Adequate cataract classification should contribute to more predictable and effective cataract surgeries, as dense cataracts require more energy to emulsify[15]–[16]. Although, the relationship between phacoemulsification energy expenditure and cataract classification may vary between surgeons, technique and equipment used[15],[17]. While the active fluidics dynamic phacoemulsification system demonstrated better surgical efficiencies than the gravity-based fluidics system, both systems' rate of complications is low. Different studies have shown no statistically significant differences between the intraoperative complication rate of phacoemulsification systems, as both types of equipment deliver a relatively safe surgical procedure, varying between patients and surgeon[6],[11].

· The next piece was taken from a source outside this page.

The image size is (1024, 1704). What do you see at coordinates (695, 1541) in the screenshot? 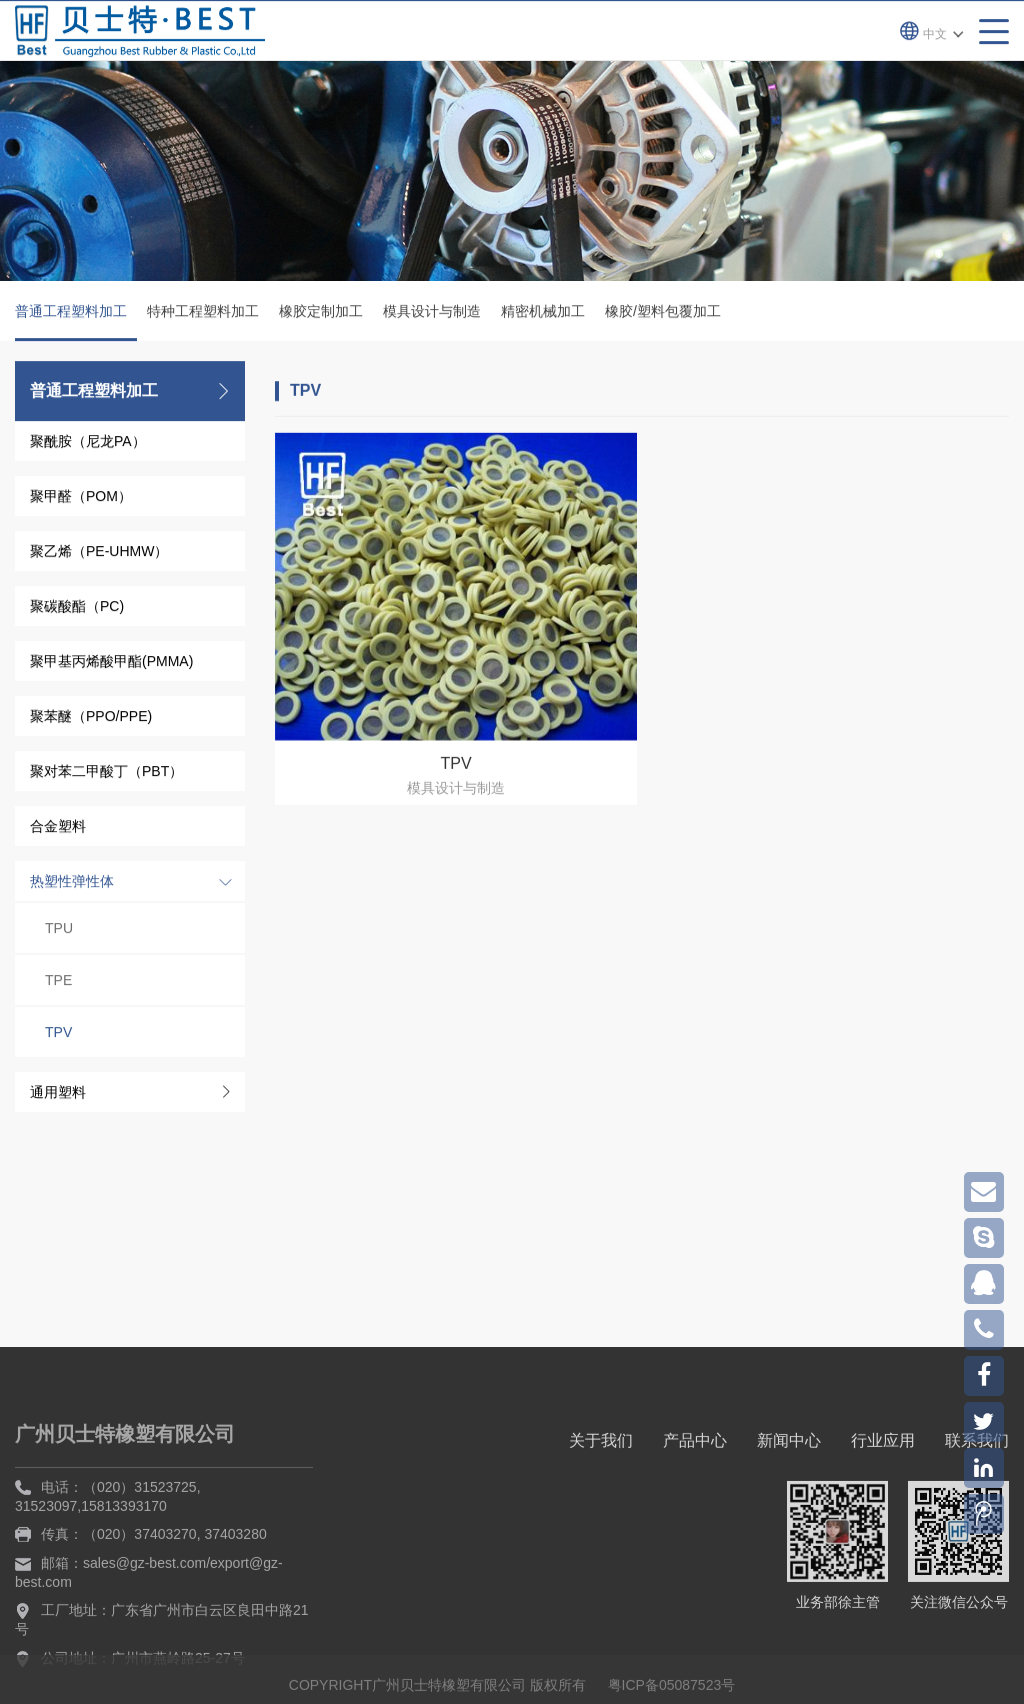
I see `产品中心` at bounding box center [695, 1541].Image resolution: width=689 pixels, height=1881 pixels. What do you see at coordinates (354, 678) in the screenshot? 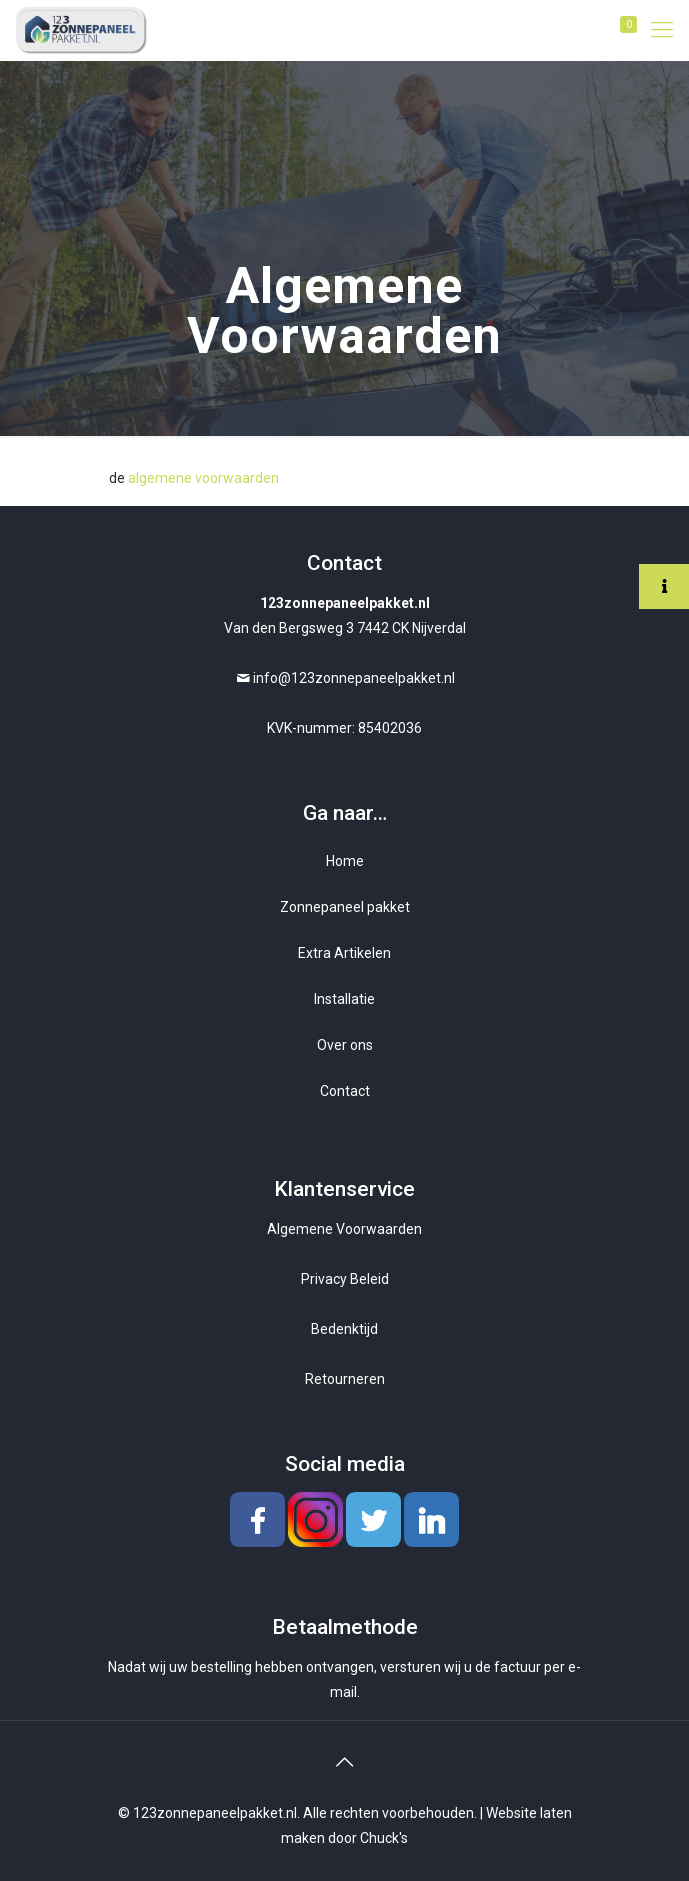
I see `info@123zonnepaneelpakket.nl` at bounding box center [354, 678]. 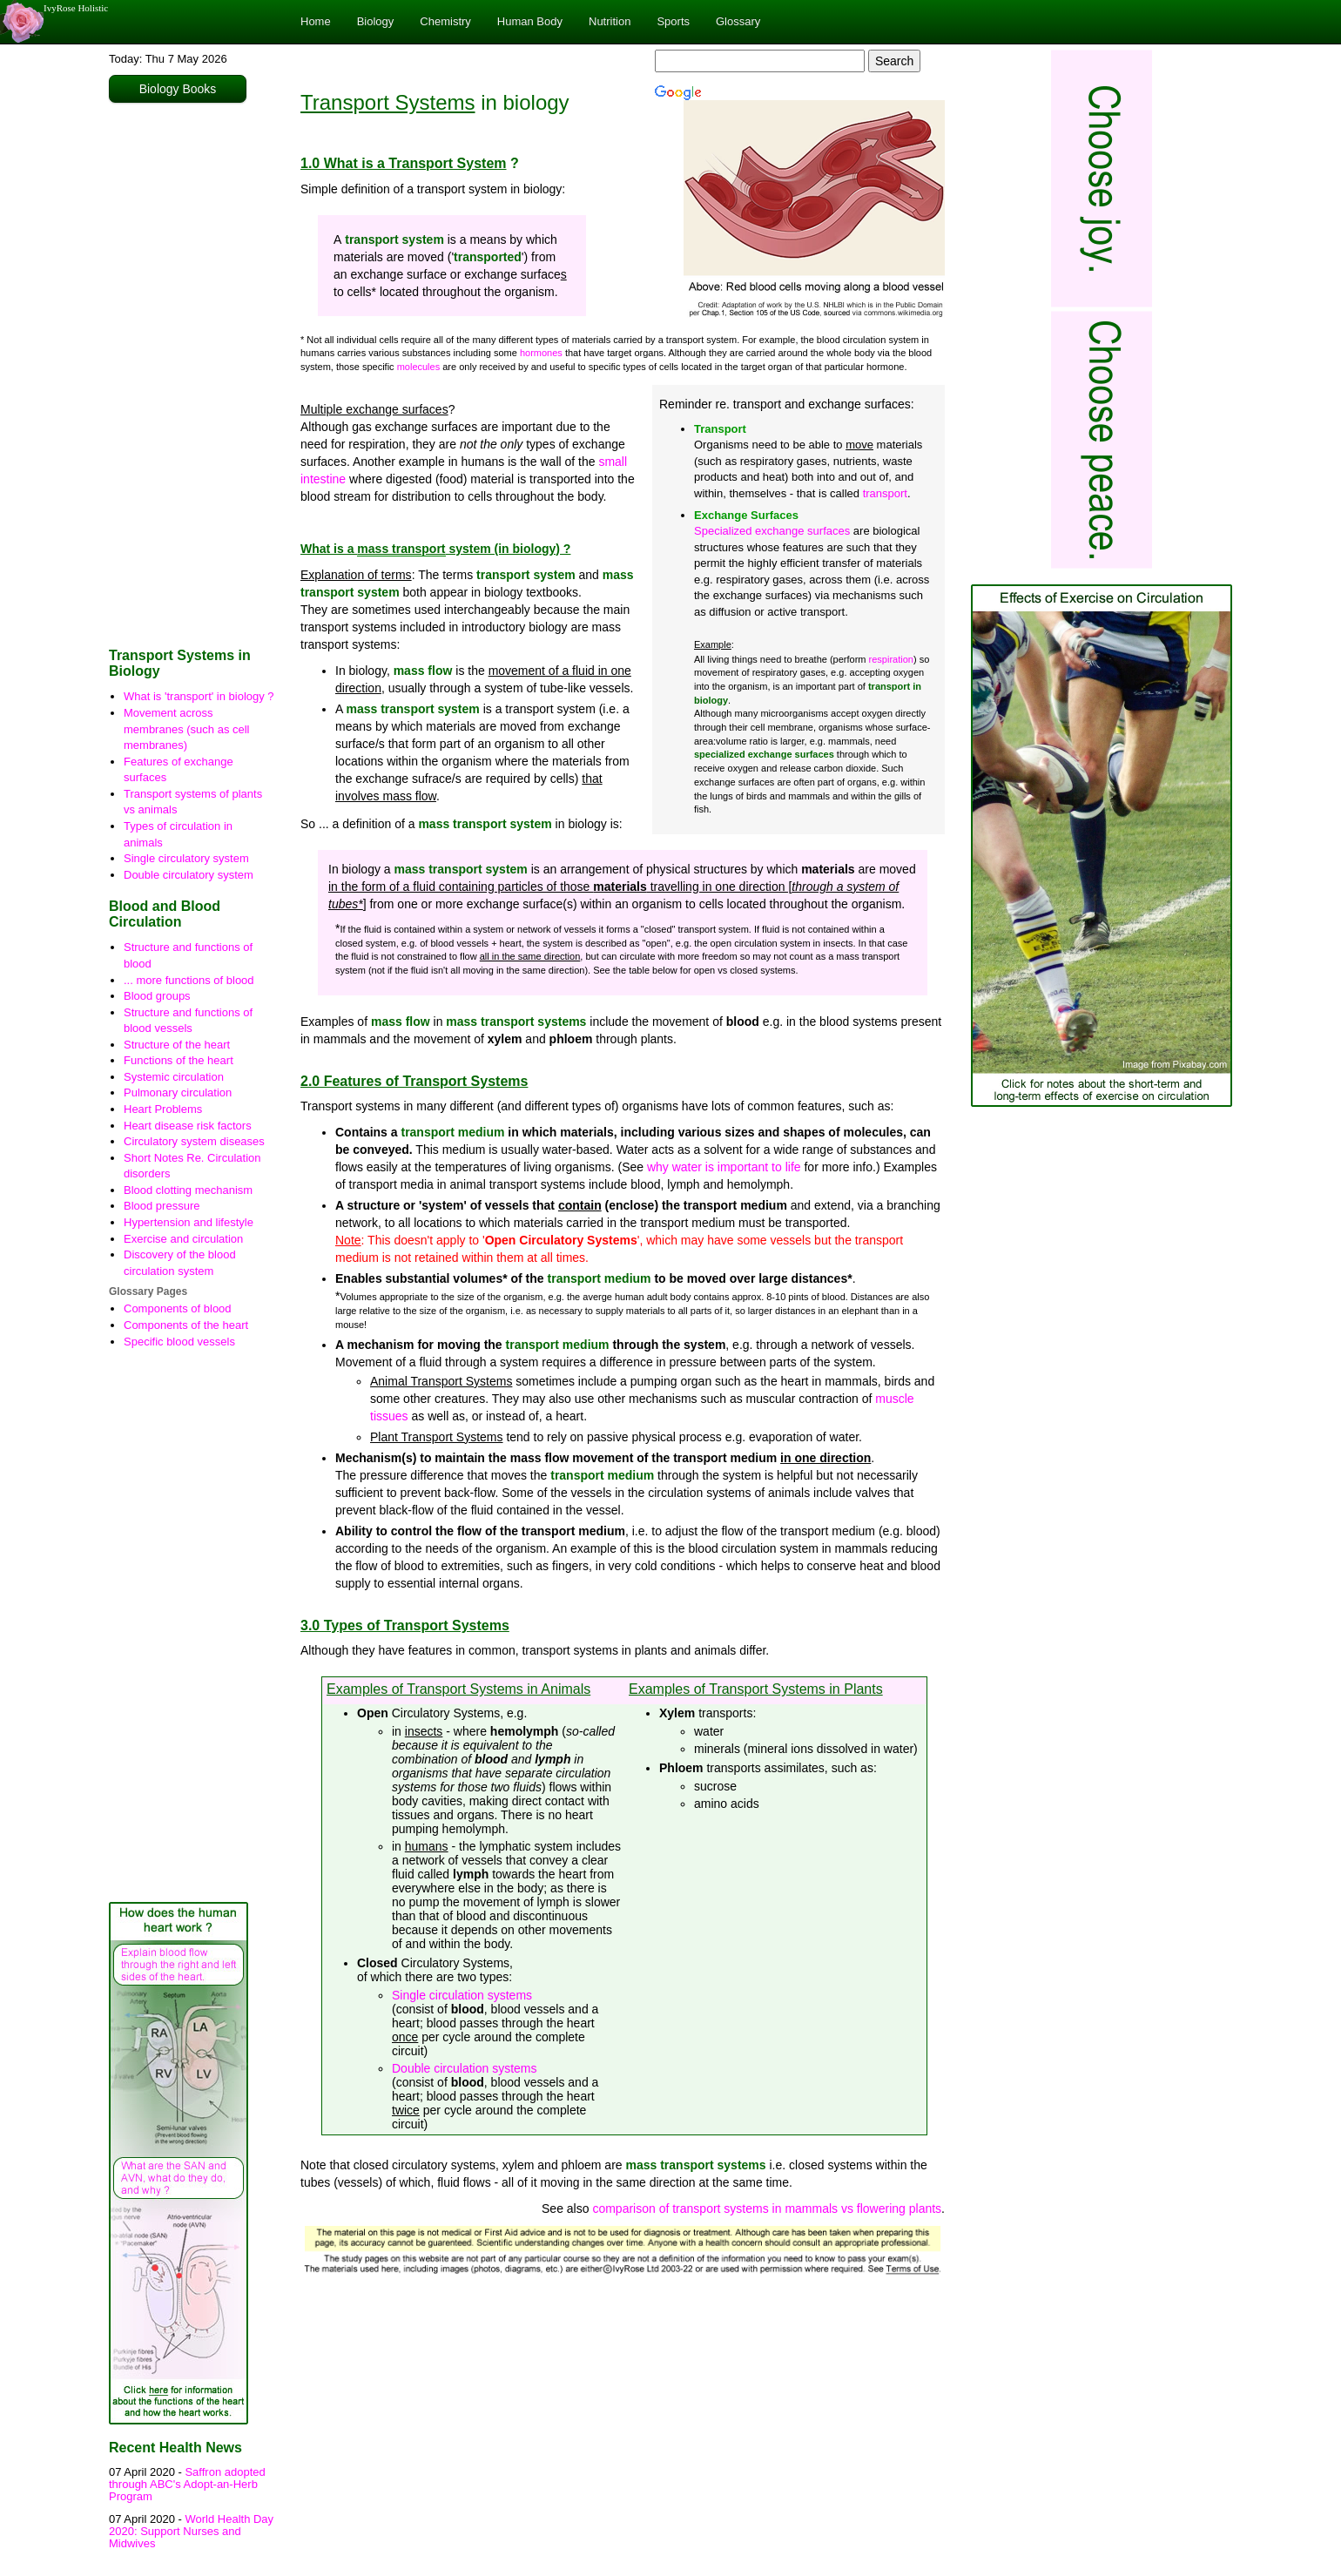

This study compared cataract surgeries performed with two phacoemulsification systems under similar conditions which may contribute to better understanding of phacoemulsification surgical parameters. A particular strength of this study is the large number of cases included, performing surgeries using similar ultrasound settings, and surgical techniques with the same phacoemulsification tip and sleeve. These findings were consistent suggesting that the results may be broadly applicable. Nonetheless, this study has some limitations. To identify better surgical results between phacoemulsification system, a prospective study is required to compare postoperative visual acuities, postoperative changes in central corneal thickness and endothelial cell density. These findings are needed to understand further the clinical relevance for preforming cataract surgeries using an active fluidics phacoemulsification system.
In conclusion, surgeries performed under similar conditions (same surgeon, phaco tip and sleeve) with the active fluidics dynamic system required significantly lower CDE and aspiration fluids than the gravity fluidics system. Cataract blindness has a significant impact on the socio-economic development of individuals and societies[18]; therefore, better surgical outcomes are sought to improve postoperative results.
Acknowledgments
Conflicts of Interest: Escaf-Jaraba L, None; Escobar-DiazGranados J, None; Valdemarín B, None.